Midjourney autorise l’usage commercial, mais uniquement pour les abonnés payants. Vous pouvez utiliser l’image pour une couverture, mais la plateforme ne donne aucune garantie juridique. Et le risque de similarité avec des styles artistiques existants est élevé, surtout si vous demandez « à la manière de ». Vous pouvez consulter leurs conditions ici : https://docs.midjourney.com/hc/en-us/articles/32083055291277-Terms-of-Service

DALL·E (via OpenAI / ChatGPT) autorise aussi l’usage commercial. Mais là encore, pas de garantie contre les ressemblances accidentelles avec des personnes ou des œuvres. Et comme avec Midjourney, pas d’exclusivité : plusieurs utilisateurs peuvent obtenir des images très proches. Les conditions sont disponibles ici : https://openai.com/fr-FR/policies/terms-of-use/

Adobe Firefly est actuellement l’un des outils les plus fiables pour les auteurs. Pourquoi ? Parce qu’il a été entraîné sur des contenus sous licence ou libres de droits. La licence commerciale est sécurisée si vous avez un abonnement actif. Ce n’est pas parfait, mais c’est plus propre juridiquement. Vous trouverez leurs conditions ici : https://www.adobe.com/fr/legal/terms.html

Canva (avec IA intégrée) autorise l’usage commercial pour les images IA dans les limites de sa licence Pro. Attention toutefois : vous ne pouvez pas revendre l’image seule (par exemple en banque d’images), et vous n’avez aucun droit exclusif sur les visuels générés. Leur politique IA est consultable ici : https://www.canva.com/fr_fr/conditions-generales-utilisation/ai-product-terms

Comment utiliser l’IA sans se mettre en danger

Si vous tenez vraiment à utiliser une image générée par IA pour votre couverture, voici les règles à respecter.

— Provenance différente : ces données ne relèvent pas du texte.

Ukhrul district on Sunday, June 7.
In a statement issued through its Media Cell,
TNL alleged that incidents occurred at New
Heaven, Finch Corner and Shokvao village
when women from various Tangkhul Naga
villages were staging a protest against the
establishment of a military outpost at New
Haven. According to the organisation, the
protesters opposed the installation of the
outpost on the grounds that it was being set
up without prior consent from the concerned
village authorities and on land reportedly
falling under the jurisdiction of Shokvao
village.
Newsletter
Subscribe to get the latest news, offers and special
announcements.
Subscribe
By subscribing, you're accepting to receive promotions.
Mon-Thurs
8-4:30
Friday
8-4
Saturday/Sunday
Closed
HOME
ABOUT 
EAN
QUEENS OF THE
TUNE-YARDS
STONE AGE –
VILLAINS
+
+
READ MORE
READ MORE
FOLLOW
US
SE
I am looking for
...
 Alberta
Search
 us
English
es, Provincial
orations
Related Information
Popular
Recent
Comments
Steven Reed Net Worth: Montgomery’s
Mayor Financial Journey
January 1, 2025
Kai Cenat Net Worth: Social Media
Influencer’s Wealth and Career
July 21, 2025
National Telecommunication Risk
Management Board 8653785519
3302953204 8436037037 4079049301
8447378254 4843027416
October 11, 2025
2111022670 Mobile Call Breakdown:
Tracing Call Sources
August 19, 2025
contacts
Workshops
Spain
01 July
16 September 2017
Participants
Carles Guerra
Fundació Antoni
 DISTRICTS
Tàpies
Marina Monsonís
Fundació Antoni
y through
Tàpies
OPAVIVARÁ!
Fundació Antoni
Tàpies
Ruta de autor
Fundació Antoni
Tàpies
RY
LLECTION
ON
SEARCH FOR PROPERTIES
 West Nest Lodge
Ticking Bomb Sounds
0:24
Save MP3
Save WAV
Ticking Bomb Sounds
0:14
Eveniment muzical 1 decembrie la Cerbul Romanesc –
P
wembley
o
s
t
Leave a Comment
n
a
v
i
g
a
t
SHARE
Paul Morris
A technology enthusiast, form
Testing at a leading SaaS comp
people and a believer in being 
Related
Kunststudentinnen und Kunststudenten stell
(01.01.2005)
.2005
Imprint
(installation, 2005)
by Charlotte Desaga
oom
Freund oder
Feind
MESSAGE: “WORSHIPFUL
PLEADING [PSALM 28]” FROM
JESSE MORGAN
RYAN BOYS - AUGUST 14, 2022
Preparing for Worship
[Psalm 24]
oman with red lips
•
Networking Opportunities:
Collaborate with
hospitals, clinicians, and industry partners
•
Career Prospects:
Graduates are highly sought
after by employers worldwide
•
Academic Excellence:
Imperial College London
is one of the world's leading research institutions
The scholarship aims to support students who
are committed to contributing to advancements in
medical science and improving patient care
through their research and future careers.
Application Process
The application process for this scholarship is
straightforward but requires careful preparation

Utilisez une IA avec une licence commerciale claire. Adobe Firefly et Canva Pro sont les options les plus sécurisées aujourd’hui. Gardez une preuve de tout : le prompt, l’image brute, les conditions d’utilisation en vigueur au moment de la génération. Si un jour on vous demande de justifier l’origine de votre couverture, vous aurez besoin de ces éléments. Personnellement c’est ce que je fais systématiquement lorsque je conçois une couverture avec IA.

Préférez des visuels sans visage, sans logo, ni élément reconnaissable. Plus l’image est abstraite ou conceptuelle, moins vous prenez de risques. Un paysage flou, des formes géométriques, une ambiance colorée : tout ça passe mieux qu’un portrait réaliste ou une scène trop identifiable.

Si la plateforme l’exige, ajoutez une mention dans vos crédits. Certaines licences imposent de mentionner que l’image a été générée par IA. Ce n’est pas systématique, mais vérifiez.

Et surtout, évitez ces erreurs classiques : ne générez pas une image « à la manière de » un artiste connu. C’est le meilleur moyen de vous attirer des ennuis. N’utilisez pas Midjourney ou DALL·E sans abonnement. La version gratuite ou d’essai ne donne généralement pas de droits commerciaux. Ne publiez jamais sans avoir les documents de preuve de licence. Si vous ne pouvez pas prouver que vous avez le droit d’utiliser l’image, ne l’utilisez pas.

Récapitulatif des licences (mai 2025)

Pour vous y retrouver rapidement, voici un tableau synthétique des principales plateformes :

Midjourney : usage commercial autorisé avec abonnement, licence juridiquement floue, pas d’exclusivité, risque de style trop reconnaissable.

DALL·E (ChatGPT) : usage commercial autorisé, licence claire mais sans garantie, pas d’exclusivité, image potentiellement réutilisable par d’autres.

Adobe Firefly : usage commercial autorisé avec abonnement Adobe, licence fiable, pas d’exclusivité, faible risque juridique.

Canva IA : usage commercial autorisé avec Canva Pro, licence limitée, pas d’exclusivité, attention à l’usage dérivé.

Ce que vous devez retenir

Utiliser une image générée par IA pour une couverture, c’est tentant. Mais la publication d’un livre est un acte public, durable, et engageant. Ce qui semble anodin aujourd’hui peut se transformer en mauvaise surprise demain.

Alors avant de vous jeter sur le prompt parfait, prenez un instant pour vérifier que tout est clair côté droits. Et si vous sentez que c’est un peu flou, mieux vaut choisir une solution plus classique. Ce n’est pas la course au buzz qui fait vendre un livre, c’est sa cohérence, sa qualité, et sa fiabilité — jusque dans sa couverture.

Et si vous avez un doute, comme tout bon félin, mieux vaut flairer deux fois qu’imprimer trop vite.